◆ Source records ◆
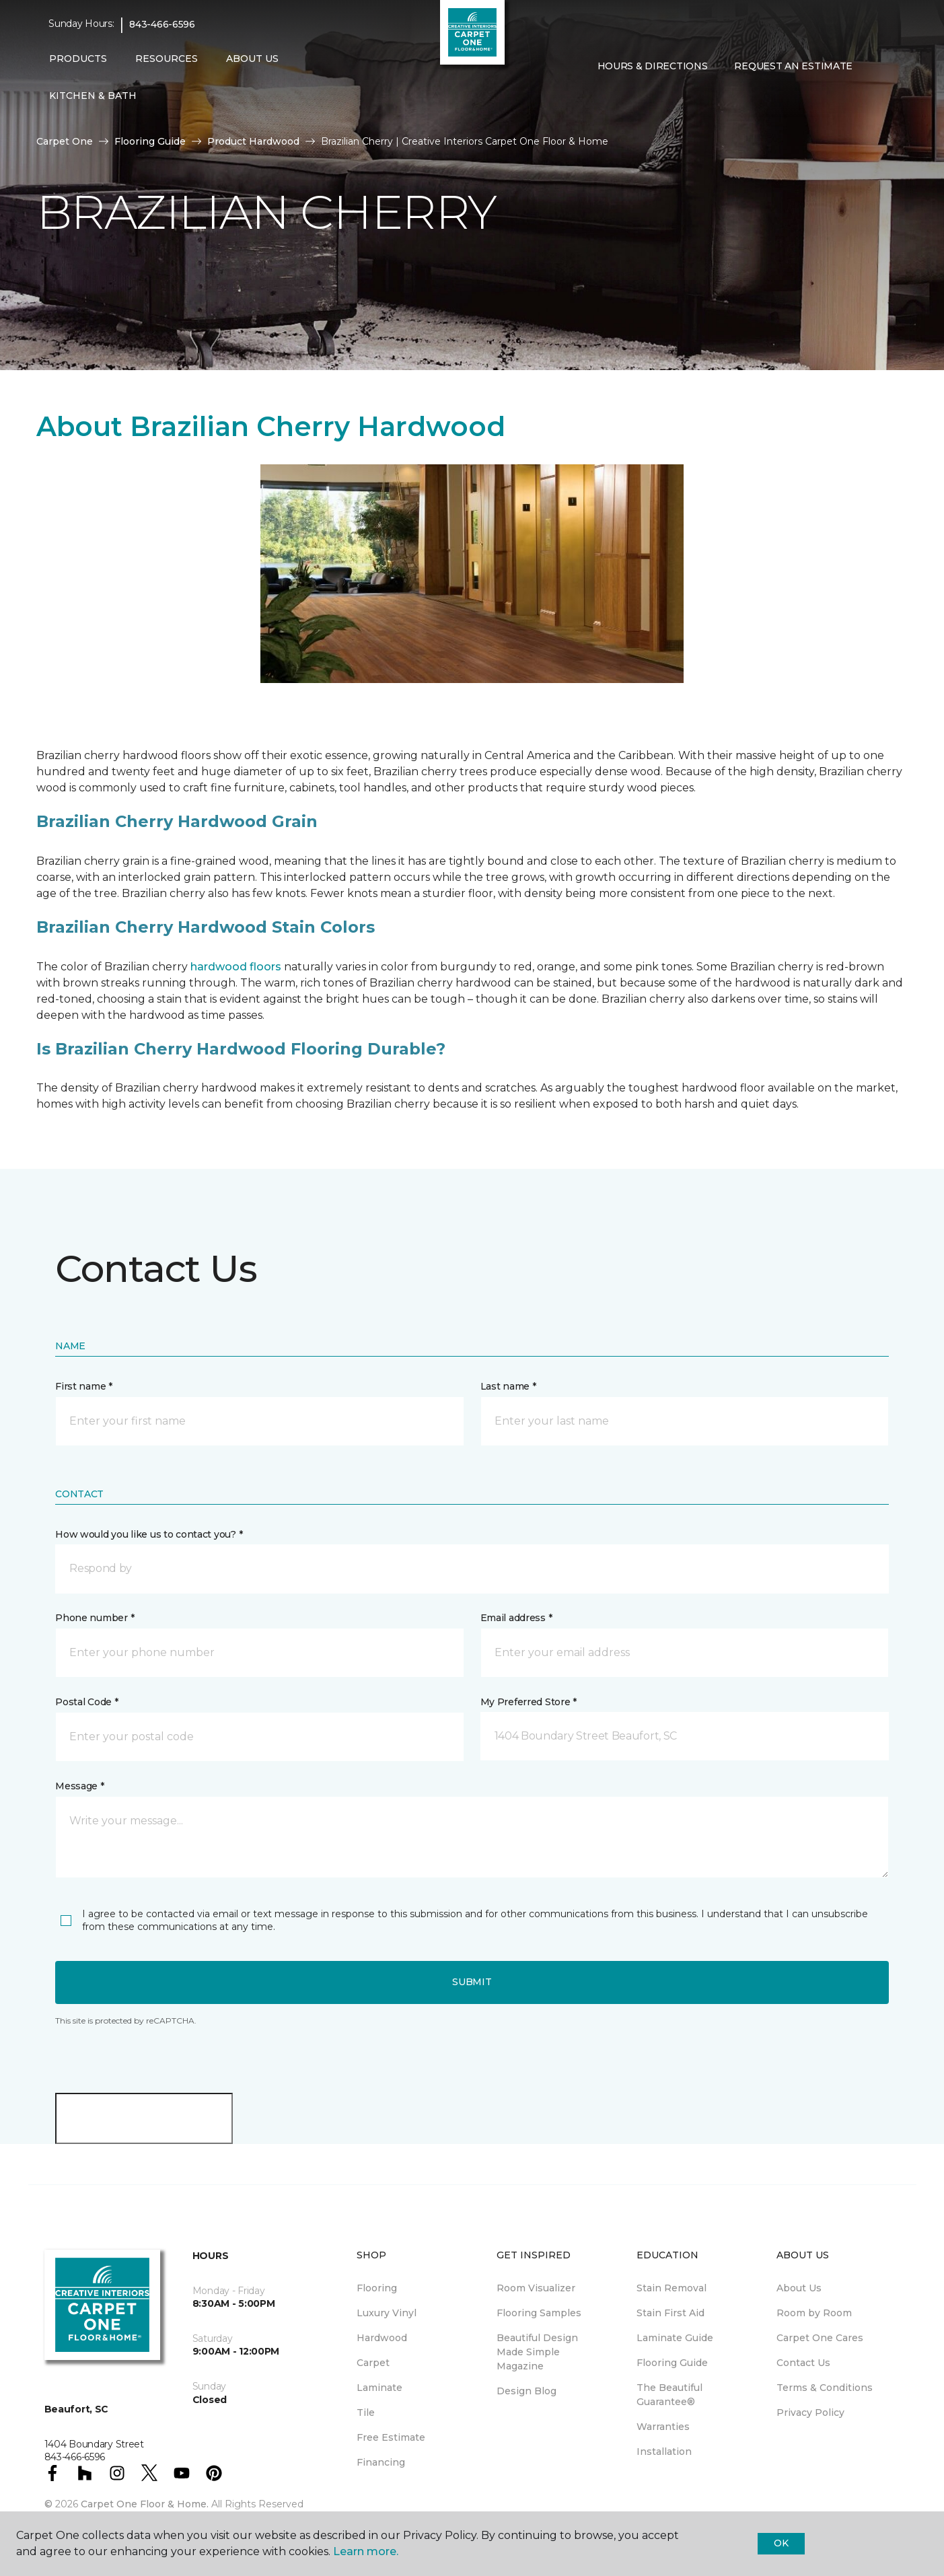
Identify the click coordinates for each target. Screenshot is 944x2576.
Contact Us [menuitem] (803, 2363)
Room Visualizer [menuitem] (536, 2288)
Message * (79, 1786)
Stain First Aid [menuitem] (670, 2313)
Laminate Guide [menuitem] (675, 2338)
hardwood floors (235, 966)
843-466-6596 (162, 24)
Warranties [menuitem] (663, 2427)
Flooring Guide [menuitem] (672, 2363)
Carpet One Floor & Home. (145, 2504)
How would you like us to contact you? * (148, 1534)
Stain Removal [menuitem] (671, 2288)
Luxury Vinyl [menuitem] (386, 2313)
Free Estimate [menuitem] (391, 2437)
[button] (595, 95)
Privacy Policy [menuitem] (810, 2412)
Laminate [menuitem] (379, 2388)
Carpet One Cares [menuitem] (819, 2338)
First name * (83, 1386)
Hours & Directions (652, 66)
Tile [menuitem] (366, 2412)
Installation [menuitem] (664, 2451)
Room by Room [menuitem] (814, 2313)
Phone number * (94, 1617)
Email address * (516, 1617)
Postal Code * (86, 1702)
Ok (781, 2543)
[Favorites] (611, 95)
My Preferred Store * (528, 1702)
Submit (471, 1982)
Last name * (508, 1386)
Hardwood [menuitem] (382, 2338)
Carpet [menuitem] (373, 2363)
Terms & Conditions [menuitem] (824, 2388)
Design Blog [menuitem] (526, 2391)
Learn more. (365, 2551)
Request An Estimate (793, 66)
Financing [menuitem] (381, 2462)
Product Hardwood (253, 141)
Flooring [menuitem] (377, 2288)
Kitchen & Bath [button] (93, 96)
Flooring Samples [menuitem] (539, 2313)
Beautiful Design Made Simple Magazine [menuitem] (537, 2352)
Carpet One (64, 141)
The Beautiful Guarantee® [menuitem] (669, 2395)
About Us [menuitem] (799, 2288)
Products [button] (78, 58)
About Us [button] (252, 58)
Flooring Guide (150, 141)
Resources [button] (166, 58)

◆ What the task asks ◆
Find the lines above that contain the word "button" and copy each one.

◆ Solution to this task ◆
[button] (595, 95)
Kitchen & Bath [button] (93, 96)
Products [button] (78, 58)
About Us [button] (252, 58)
Resources [button] (166, 58)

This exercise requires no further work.